Exercise directions |
Your answer must be a single number: how many lines of the data include "Carrara".

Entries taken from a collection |
....................

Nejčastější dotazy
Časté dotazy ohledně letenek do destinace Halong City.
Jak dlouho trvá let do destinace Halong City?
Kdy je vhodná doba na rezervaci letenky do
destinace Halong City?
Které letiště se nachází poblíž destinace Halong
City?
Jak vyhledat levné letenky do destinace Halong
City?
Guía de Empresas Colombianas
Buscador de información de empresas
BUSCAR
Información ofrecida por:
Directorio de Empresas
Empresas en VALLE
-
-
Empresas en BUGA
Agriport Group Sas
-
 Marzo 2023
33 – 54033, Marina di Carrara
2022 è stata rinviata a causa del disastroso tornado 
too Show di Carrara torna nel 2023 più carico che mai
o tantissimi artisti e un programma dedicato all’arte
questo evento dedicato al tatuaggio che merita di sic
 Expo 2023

....................

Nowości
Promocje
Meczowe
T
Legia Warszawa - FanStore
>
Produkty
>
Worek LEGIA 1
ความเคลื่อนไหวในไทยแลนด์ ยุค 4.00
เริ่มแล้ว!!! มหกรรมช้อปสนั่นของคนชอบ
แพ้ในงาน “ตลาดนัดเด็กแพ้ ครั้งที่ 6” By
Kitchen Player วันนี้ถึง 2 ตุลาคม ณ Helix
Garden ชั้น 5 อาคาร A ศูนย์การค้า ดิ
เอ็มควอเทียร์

....................

Exercise response |
2